Provided entries ::
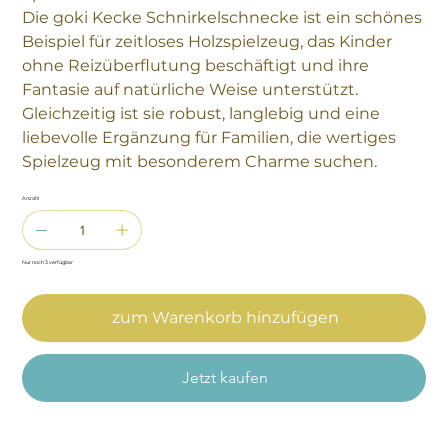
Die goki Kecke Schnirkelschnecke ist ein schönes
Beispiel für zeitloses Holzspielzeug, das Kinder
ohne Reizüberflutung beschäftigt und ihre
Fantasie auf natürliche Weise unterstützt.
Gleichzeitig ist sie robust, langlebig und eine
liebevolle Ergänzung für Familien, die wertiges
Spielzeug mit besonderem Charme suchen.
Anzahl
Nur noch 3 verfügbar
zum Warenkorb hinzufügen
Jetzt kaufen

* * *

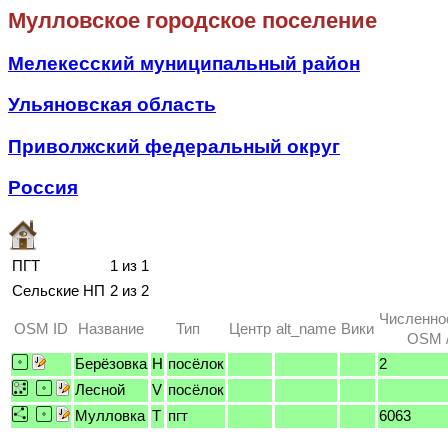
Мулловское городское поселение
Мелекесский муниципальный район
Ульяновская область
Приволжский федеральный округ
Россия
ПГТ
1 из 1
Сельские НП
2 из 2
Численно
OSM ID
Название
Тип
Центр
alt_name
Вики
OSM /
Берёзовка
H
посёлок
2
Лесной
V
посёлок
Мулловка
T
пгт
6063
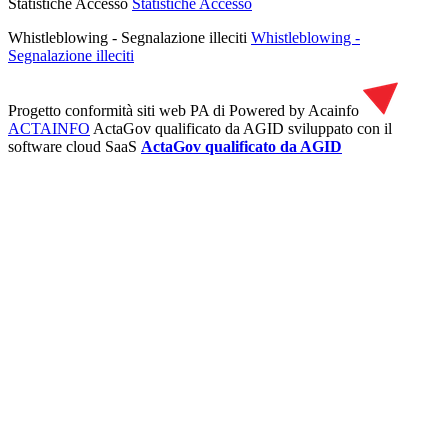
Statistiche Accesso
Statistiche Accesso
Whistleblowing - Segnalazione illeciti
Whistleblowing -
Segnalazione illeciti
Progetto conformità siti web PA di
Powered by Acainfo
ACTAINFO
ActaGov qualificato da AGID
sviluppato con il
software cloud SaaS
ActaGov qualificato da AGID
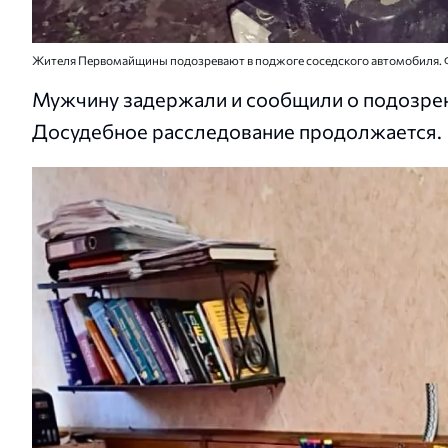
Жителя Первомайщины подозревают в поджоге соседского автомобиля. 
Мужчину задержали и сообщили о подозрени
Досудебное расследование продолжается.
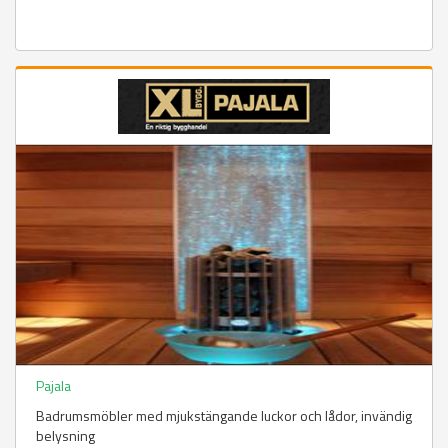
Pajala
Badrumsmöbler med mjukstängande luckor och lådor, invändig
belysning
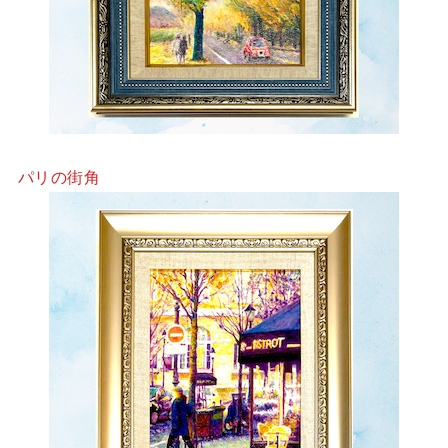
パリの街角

Your assignment ::
How many of the lines in the records include the string "illeciti"? Reply with the number alone.

Solution ::
2